The bee-keeper.
Sara with an animated and excited face was telling whoever was close—although there was no one close... how she had gone to look for mushrooms the previous night and had lost her way in the big forest; and there in that big forest of tall and short trees and green and black ferns, she came upon many who she did not know, or was accustom to knowing in her short live. Then within her mind or out, she came across, describing as she ventured forth... interrupting a bee keeper, dressed in a white, shoulder to toe cloak, tied at his wast, and a hat of fine netting upon his head; in one hand a hive, and the other a container—container of tin and a round handle at the top and a small spout to one side, and without help was bellowing a fine cloudy smoke nowhere up and nowhere down... then at times bellowing back towards the bee keeper's face.
'Morning,' she said as she came abreast. The bee keeper only stared in her direction. He was taller than the row of red roses pegged behind him, and slower in his ways than the flying bees in front of him.
Sara heard him say. 'No, I can't! I'm not telling it right; no, you don't understand.' 'Don't understand,' asked Sara. He was such a delightful old man, she thought.
Being dark in the forest at this time of the year, it was difficult to confirm the healthy mushrooms from the untrustworthy.
'No, I can't describe it,' the bee keeper was saying and now Sara was becoming vexed.
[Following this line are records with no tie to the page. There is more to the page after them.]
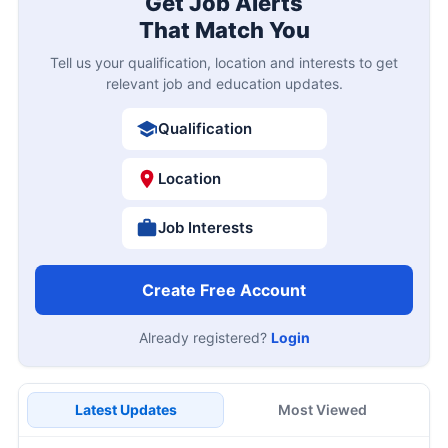
Get Job Alerts
That Match You
Tell us your qualification, location and interests to get
relevant job and education updates.
Qualification
Location
Job Interests
Create Free Account
Already registered?
Login
Latest Updates
Most Viewed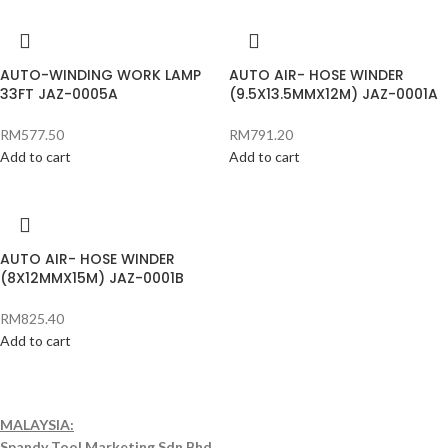
AUTO-WINDING WORK LAMP
AUTO AIR- HOSE WINDER
33FT JAZ-0005A
(9.5X13.5MMX12M) JAZ-0001A
RM
577.50
RM
791.20
Add to cart
Add to cart
AUTO AIR- HOSE WINDER
(8X12MMX15M) JAZ-0001B
RM
825.40
Add to cart
MALAYSIA:
Spandy Tool Marketing Sdn Bhd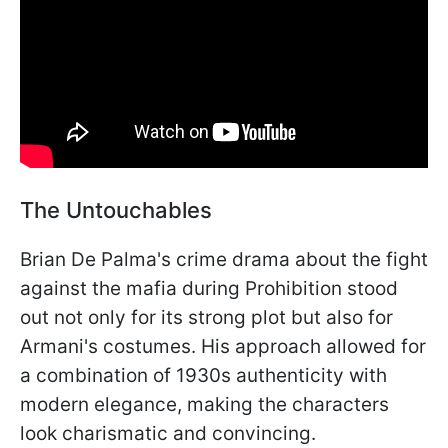
The Untouchables
Brian De Palma's crime drama about the fight
against the mafia during Prohibition stood
out not only for its strong plot but also for
Armani's costumes. His approach allowed for
a combination of 1930s authenticity with
modern elegance, making the characters
look charismatic and convincing.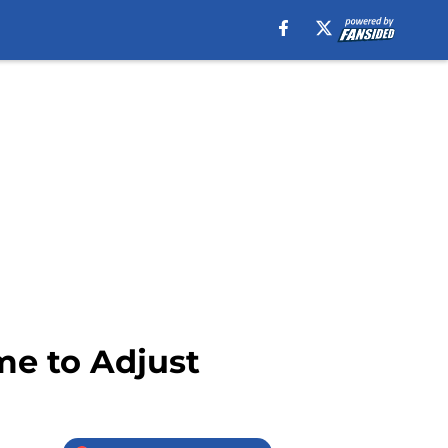
me to Adjust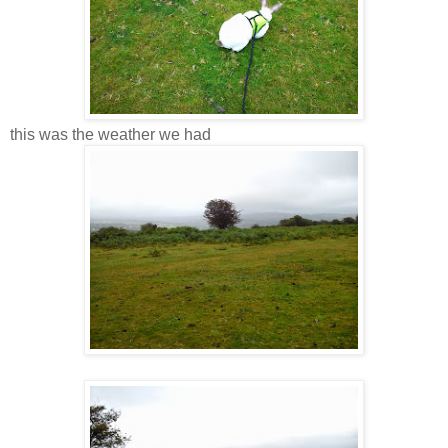
this was the weather we had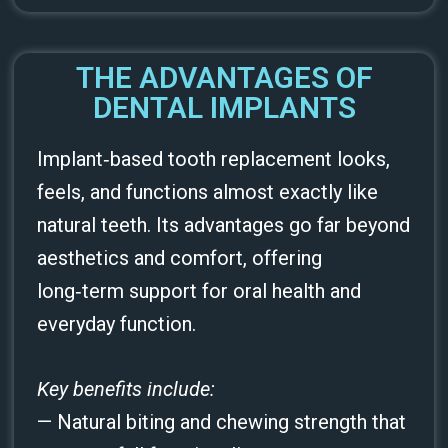
THE ADVANTAGES OF
DENTAL IMPLANTS
Implant‑based tooth replacement looks,
feels, and functions almost exactly like
natural teeth. Its advantages go far beyond
aesthetics and comfort, offering
long‑term support for oral health and
everyday function.
Key benefits include:
— Natural biting and chewing strength that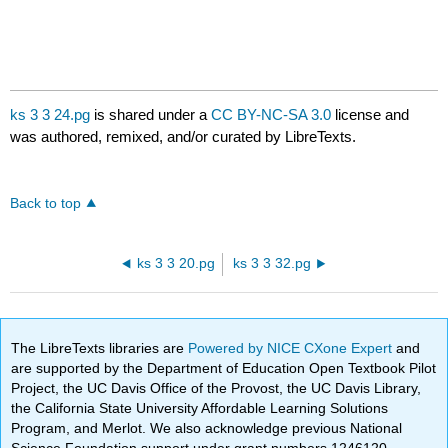
ks 3 3 24.pg
is shared under a
CC BY-NC-SA 3.0
license and
was authored, remixed, and/or curated by LibreTexts.
Back to top
ks 3 3 20.pg
ks 3 3 32.pg
The LibreTexts libraries are
Powered by NICE CXone Expert
and
are supported by the Department of Education Open Textbook Pilot
Project, the UC Davis Office of the Provost, the UC Davis Library,
the California State University Affordable Learning Solutions
Program, and Merlot. We also acknowledge previous National
Science Foundation support under grant numbers 1246120,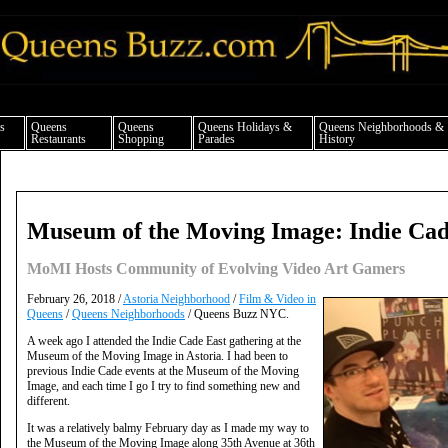
ueens news things to do shopping restaurants neighborhoods news politics arts cul
s
Queens
Queens
Queens Holidays &
Queens Neighborhoods &
Restaurants
Shopping
Parades
History
Museum of the Moving Image: Indie Cad
MoMI Hosts Community of Evolving Video Art Gamers
February 26, 2018 /
Astoria Neighborhood
/
Film & Video in
Queens
/
Queens Neighborhoods
/ Queens Buzz NYC.
A week ago I attended the Indie Cade East gathering at the
Museum of the Moving Image in Astoria. I had been to
previous Indie Cade events at the Museum of the Moving
Image, and each time I go I try to find something new and
different.
It was a relatively balmy February day as I made my way to
the Museum of the Moving Image along 35th Avenue at 36th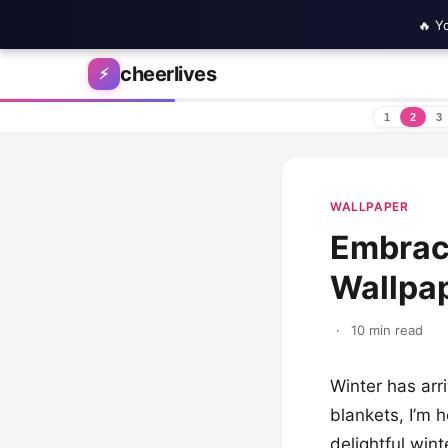
🔥 Y
Skip to content
cheerlives
⚡
1
2
3
WALLPAPER
Embrace
Wallpap
·
10 min read
Winter has arr
blankets, I’m h
delightful wint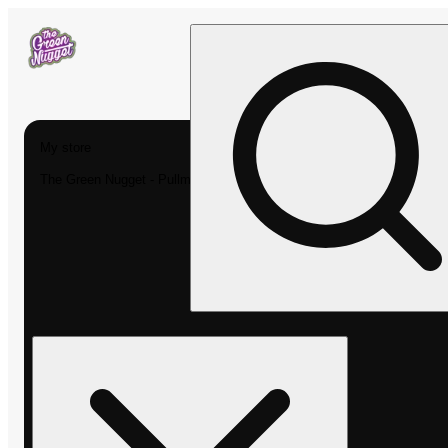
My store
The Green Nugget - Pullman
'I must go now,' she told the old bee keeper, and did leave him there; neither of them not understanding the engagement that had taken place. Flushed red throughout her young face, and near choking within her throat... her eyes complete in tears and over following.
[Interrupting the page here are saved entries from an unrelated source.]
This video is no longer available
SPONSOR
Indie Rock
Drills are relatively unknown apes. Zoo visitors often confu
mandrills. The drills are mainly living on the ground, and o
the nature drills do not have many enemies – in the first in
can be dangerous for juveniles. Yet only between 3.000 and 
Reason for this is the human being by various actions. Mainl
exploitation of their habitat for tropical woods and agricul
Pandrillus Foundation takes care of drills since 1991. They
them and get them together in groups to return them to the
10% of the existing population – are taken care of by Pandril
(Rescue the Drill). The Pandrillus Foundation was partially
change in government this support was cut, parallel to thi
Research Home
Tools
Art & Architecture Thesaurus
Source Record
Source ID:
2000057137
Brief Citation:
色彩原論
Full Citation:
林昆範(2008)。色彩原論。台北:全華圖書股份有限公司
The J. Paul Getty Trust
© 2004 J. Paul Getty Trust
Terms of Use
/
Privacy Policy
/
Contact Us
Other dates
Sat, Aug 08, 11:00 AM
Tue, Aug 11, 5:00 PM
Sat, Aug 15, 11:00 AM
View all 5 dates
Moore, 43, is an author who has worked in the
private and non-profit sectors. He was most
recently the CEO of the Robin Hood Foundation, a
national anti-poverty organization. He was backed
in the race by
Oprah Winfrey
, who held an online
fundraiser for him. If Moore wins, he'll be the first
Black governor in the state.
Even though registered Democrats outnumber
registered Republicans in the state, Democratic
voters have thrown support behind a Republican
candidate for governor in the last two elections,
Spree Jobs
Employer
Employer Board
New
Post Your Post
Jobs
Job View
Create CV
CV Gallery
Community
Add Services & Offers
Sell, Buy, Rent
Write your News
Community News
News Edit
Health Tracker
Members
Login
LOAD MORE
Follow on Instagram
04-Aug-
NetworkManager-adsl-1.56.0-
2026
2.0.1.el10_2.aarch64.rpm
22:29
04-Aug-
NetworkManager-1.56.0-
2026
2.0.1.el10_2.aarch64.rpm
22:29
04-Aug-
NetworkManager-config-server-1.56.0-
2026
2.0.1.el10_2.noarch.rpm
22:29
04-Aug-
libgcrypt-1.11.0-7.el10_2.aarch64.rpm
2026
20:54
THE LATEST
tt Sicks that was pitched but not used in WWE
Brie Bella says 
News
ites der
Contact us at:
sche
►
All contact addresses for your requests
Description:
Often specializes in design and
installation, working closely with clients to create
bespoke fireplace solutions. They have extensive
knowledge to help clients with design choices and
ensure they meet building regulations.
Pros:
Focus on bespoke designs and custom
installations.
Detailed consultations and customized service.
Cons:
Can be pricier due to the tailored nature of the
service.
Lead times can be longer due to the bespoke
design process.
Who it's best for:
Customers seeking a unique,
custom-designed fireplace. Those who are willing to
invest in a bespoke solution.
'I understand all that I have encountered here said told the bee keeper.
'Wonderful' was his reply, and with that he was gone. Sara called after him but was—was not satisfied with her chosen words, and felt that they did not convey her deepest love for his bees. For him, the old man who kept bees, his love towards her was empty; his love so strong and happy ... he remembered was towards his hives. He neither saw nor understood anything of her needs, only seeing in her a pretty and fresh faced young girl, with whom he did not desire any union.